> **Records shown**:
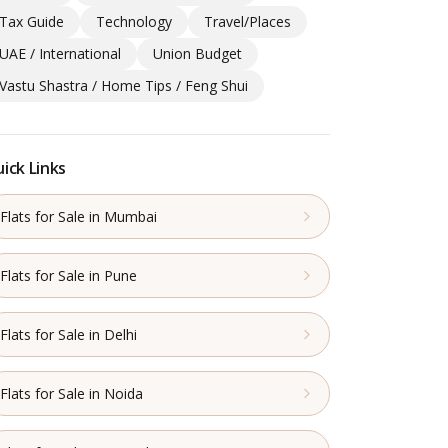
Tax Guide
Technology
Travel/Places
UAE / International
Union Budget
Vastu Shastra / Home Tips / Feng Shui
ick Links
Flats for Sale in Mumbai
Flats for Sale in Pune
Flats for Sale in Delhi
Flats for Sale in Noida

> **Problem**:
Report every line above that has the string "Sale" in it.

> **Exercise answer**:
Flats for Sale in Mumbai
Flats for Sale in Pune
Flats for Sale in Delhi
Flats for Sale in Noida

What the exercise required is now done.